<<<<

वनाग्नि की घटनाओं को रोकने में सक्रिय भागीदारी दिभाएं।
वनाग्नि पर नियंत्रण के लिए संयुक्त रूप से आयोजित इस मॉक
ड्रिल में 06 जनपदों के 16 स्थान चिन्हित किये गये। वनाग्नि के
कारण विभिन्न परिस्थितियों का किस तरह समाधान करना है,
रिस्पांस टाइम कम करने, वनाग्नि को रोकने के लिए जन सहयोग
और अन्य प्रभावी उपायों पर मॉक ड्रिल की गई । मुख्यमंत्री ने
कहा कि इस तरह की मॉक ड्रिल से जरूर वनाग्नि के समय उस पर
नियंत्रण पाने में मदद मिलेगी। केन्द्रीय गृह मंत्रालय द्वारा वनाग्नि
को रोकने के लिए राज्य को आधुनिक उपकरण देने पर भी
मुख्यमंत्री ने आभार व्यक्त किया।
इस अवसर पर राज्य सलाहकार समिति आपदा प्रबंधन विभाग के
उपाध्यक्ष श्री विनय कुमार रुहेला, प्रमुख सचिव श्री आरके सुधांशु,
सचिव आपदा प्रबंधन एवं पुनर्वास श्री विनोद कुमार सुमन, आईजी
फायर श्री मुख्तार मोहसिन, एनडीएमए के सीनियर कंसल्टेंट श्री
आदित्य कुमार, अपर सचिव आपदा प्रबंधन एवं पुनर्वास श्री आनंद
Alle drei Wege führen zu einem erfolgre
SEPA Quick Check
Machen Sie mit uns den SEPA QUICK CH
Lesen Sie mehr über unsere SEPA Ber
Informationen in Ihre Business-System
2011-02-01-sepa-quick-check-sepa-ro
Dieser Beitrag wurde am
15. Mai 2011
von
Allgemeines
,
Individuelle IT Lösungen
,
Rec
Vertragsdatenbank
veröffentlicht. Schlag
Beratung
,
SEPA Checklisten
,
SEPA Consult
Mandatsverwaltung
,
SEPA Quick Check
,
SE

>>>>
<<<<

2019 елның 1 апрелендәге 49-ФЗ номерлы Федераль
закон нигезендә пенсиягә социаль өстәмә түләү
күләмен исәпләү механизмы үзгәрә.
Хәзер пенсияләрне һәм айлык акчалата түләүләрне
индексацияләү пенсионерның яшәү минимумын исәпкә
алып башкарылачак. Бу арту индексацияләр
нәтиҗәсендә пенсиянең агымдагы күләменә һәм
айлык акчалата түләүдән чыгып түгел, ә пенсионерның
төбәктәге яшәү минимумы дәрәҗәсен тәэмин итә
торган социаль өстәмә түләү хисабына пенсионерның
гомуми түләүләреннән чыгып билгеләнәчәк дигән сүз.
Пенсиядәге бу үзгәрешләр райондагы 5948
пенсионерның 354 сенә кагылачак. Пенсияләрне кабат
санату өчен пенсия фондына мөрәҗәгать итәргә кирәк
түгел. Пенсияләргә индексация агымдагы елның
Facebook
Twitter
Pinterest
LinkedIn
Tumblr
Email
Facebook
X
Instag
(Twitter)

>>>>
<<<<

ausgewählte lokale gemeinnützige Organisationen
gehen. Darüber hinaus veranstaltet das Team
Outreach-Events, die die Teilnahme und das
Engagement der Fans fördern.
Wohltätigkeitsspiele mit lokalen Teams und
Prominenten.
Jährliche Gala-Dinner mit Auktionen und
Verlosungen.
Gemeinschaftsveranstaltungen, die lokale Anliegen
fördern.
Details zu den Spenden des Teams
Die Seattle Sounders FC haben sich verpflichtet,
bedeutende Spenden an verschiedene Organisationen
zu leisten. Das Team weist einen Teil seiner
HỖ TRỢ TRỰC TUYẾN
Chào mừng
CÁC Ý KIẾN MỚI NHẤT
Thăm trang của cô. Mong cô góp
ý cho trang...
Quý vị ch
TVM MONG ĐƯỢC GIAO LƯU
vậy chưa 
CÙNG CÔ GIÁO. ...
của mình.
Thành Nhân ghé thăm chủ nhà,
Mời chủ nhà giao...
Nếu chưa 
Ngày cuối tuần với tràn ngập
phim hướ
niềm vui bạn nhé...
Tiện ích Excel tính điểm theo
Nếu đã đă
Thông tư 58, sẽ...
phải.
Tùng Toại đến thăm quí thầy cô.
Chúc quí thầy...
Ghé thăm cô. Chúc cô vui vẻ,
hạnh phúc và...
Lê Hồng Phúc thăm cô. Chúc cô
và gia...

>>>>

What needs to be done — Beginning at the line with "वनाग्नि की घटनाओं" and stopping after the line with "कारण विभिन्न परिस्थितियों", please write out every line of the data above exactly and nothing else.

Output of the task —
वनाग्नि की घटनाओं को रोकने में सक्रिय भागीदारी दिभाएं।
वनाग्नि पर नियंत्रण के लिए संयुक्त रूप से आयोजित इस मॉक
ड्रिल में 06 जनपदों के 16 स्थान चिन्हित किये गये। वनाग्नि के
कारण विभिन्न परिस्थितियों का किस तरह समाधान करना है,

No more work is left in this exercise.